As predicted in my last post, I had a lovely weekend with my dad and sister in beautiful, bright, bonny Colorado. Yes, Colorado is a series of adjectives starting with the letter “B”.
I won’t go into detail about the trip (check out this post for five reasons why I love Colorado), but I will show you a few pictures:
I brought back a few edibles, including the only Earl Grey tea I’ve ever enjoyed.
Since high school, I’ve stubbornly tasted Earl Grey tea over and over again, only to face repeated disappointment over the unexpectedly odd flavor (probably from the Bergamot). Why am I so persistent? Because I’ve always wanted to be able to say, in an appropriately commanding tone, “Tea, Earl Grey, hot.”
(If you get that reference, I will be massively impressed.)
Thank you, Celestial Seasonings!
I also made off with more than my fair share of coconut amaranth granola, made by my sister (sorry, Courtney).
This granola has the perfect amount of crunch from the toasted amaranth and chew from the coconut. I have to get this recipe from Courtney before I run out. Adding to To-Do list … now.
With the dreariness of February upon us, many opt to travel to warmer or brighter locales (like Colorado!). Often these trips involve jumping on a plane, tossing and turning in an area the size of a tuna can, struggling to read or sleep during the most intense turbulence this decade, and stumbling off the plane looking like you’ve just been riding a Tilt-a-Whirl repeatedly. No? It’s just me? Still, I know flying doesn’t leave me feeling my best, and I know other people agree. What can we do to feel our best at 30,000 feet?

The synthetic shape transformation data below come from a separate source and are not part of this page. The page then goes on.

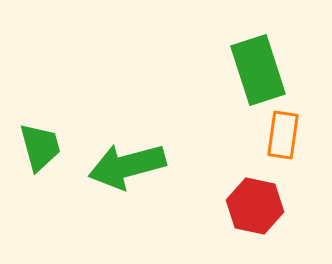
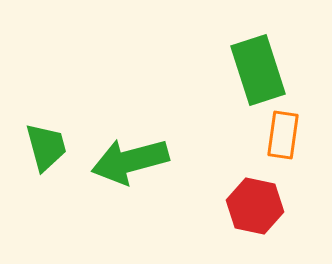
green trapezoid: moved 6 px right
green arrow: moved 3 px right, 5 px up
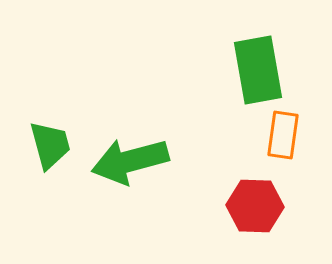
green rectangle: rotated 8 degrees clockwise
green trapezoid: moved 4 px right, 2 px up
red hexagon: rotated 10 degrees counterclockwise
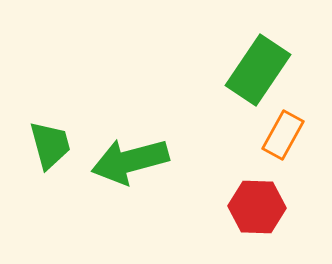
green rectangle: rotated 44 degrees clockwise
orange rectangle: rotated 21 degrees clockwise
red hexagon: moved 2 px right, 1 px down
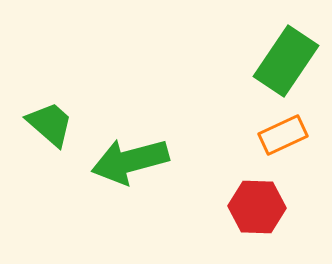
green rectangle: moved 28 px right, 9 px up
orange rectangle: rotated 36 degrees clockwise
green trapezoid: moved 21 px up; rotated 34 degrees counterclockwise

4 Tips to Stay Healthy While Flying
Whether on a 45-minute puddle jumper or a 22-hour trip around the world, flying presents challenges for your health. Long lines, cramped seats, less-than-healthy airline food, and the stress of travel can take a toll on your wellbeing. A 2009 study in BioMed Central calculated the possibility of H1N1 transmission on airplanes and found that the longer the flight, the greater the number of potential infections. Increased exposure to sick travelers while flying comes with the territory, but there are steps you can take to keep yourself healthy.
(1) Wash Your Hands
Germs may be lurking on your tray table, in your seat pocket, and even in the airplane pillows and blankets. The most effective way to keep bugs out of your system is to wash your hands properly. The CDC recommends wetting your hands and rubbing soap between them for at least 20 seconds, making sure to scrub the backs of your hands, under your fingernails, and between your fingers. Rinse thoroughly and use a clean towel to dry your hands. When soap and water are unavailable, use a hand sanitizer with at least 60% alcohol.
(2) Eat Healthy to Stay Healthy
The ready availability of airport food high in fat and sugar means it’s easy to let your regular healthy eating habits suffer. Healthy bodies have an easier time fighting off infectious diseases. Bring your own nutrient-rich meals, such as salads and whole grain sandwiches. If you’re running short on time and must buy food at the airport, choose meals packed with fruits, vegetables, whole grains, and lean proteins, such as chicken or fish.
(3) Stay Hydrated and Avoid Alcohol
The airplane environment is dry, which provides the perfect for viruses to thrive and spread. Mucous membranes in the nose and mouth also dry out, making them less effective at preventing infection. Staying hydrated will help counteract the dry air. Bring an empty water bottle through airport security and fill up at the airport. Sip water throughout your flight. Kicking back with a drink may sound like a good idea; however, alcohol can be dehydrating. Avoid alcohol before and during your flight.
(4) Avoid DVT
Deep vein thrombosis can occur when a deep vein is blocked, commonly in the legs. Long periods of immobility, such as during extended flight times, can increase risk of DVT (a full list of risk factors can be found on the CDC’s website). According to the ACCP, those on flight longer than 8 hours should avoid constrictive clothing around the waist or lower extremities, stay hydrated, and flex calf muscles often. If the pilot has turned off the seat belt sign, getting up and moving around can help.
Q: What do you do to stay healthy while flying/traveling?
Centers for Disease Control and Prevention, Handwashing
Centers for Disease Control and Prevention, Deep Vein Thrombosis and Pulmonary Embolism
Geerts, et al. Prevention of venous thromboembolism: American College of Chest Physicians evidence-based clinical practice guidelines (8th edition). Chest. 2008 Jun;133(6 Suppl):381S–453S.
Wagner BG, Coburn BJ, Blower S. Calculating the potential for within-flight transmission of influenza A (H1N1). BMC Med. 2009 Dec 24;7:81.